Pretoria - After 15 years as chairperson of Freedom Under Law, iconic jurist Justice Johann Kriegler this week announced that he wishes to step down as a director and chairperson.
The board expressed its appreciation for the dedication and unflagging leadership displayed by Justice Kriegler since the founding of Freedom Under Law in 2008.
For the lengthy period he has led the board he has been at the forefront of work done to confront lapses in the rule of law across the southern African region.
The board said it believes that without his personal bravery and clear moral leadership many abuses of power would have passed without being exposed or challenged. His tenacity has ensured that many of those challenges have been successful.
Justice Kriegler served on the first Constitutional Court of South Africa and retired last year at the age of 70. His career included 25 years at the Johannesburg Bar (he was elected its leader), then 10 years as a high court and Appellate Division judge, followed by his eight years on South Africa’s top court.
He gave up the first two years of his retirement to a two-year acting judicial appointment, where he mainly engaged in judicial education (for aspirant judges, induction orientation for new appointees and continuing education for lower and superior court judges) and the training of public prosecutors.
Justice Kriegler co-drafted the South African judicial code of conduct. He has been involved in training judges from a number of countries – ranging from Hong Kong and Iraq to Sudan, Namibia and Swaziland – with an emphasis on constitutional, human rights and electoral dispute adjudication.
For almost 40 years Justice Kriegler, the honorary patron of advocacy training in South Africa, has been actively involved in training practising advocates across the common-law world. He also headed the Independent Electoral Commission through South Africa’s liberation elections in 1994 and was instrumental in establishing its first permanent elections agency, which he chaired for a number of years.
Subsequently he has engaged in electoral missions, often in war-torn places, under the auspices of the UN, the AU and other international agencies.

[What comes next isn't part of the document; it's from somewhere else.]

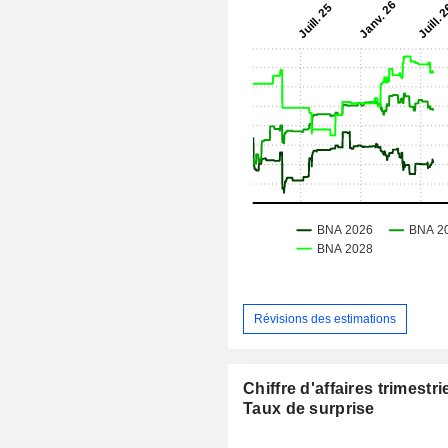
Révisions des estimations
Chiffre d'affaires trimestrie
Taux de surprise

These range from Liberia, Sierra Leone, Zambia and Angola, to the Democratic Republic of the Congo and Iraq.
In 2008 he headed a six-month AU-sanctioned international audit of Kenya’s violence-torn 2007 presidential elections and in 2010/11 spent nine months in Afghanistan adjudicating electoral disputes arising from hotly contested legislative elections.
Over the years Justice Kriegler has participated in a wide range of international missions relating to legal and related matters of public concern on behalf of agencies such as the International Commission of Jurists, the International Bar Association and the UN Development Programme.
He was also the founding chairperson of Lawyers for Human Rights (1981). Between international missions he has served an array of human-rights causes.
These have included a number of non-governmental organisations, notably the Aids Law Project (now named Section27), which forced the South African government to abandon its Aids denialist policy.
Justice Kriegler has also trained dozens of electoral administrators and adjudicators in running successful elections and introduced numerous judges to principled thinking founded on the rule of law and respect for the individual.
He is the author of a standard textbook on criminal procedure and has lectured in recent years on judicial and electoral matters on five continents.
In recognition of his many and lasting contributions to law and justice, the General Council of the Bar this year bestowed on him the Sydney and Felicia Kentridge Award. This is an annual award in recognition of the person or institution “adjudged to have made an outstanding contribution, worthy of public recognition, to law in southern Africa”.
In paying tribute to him, Freedom Under Law said it was proud to have been led by such a brave and honourable combatant for the rule of law.
The board has elected as its new chairperson Justice Azhar Cachalia, a director since 2021.
Justice Kriegler meanwhile said Freedom Under Law can, with due modesty, claim success in a long list of notable interventions where the rule of law has been at stake.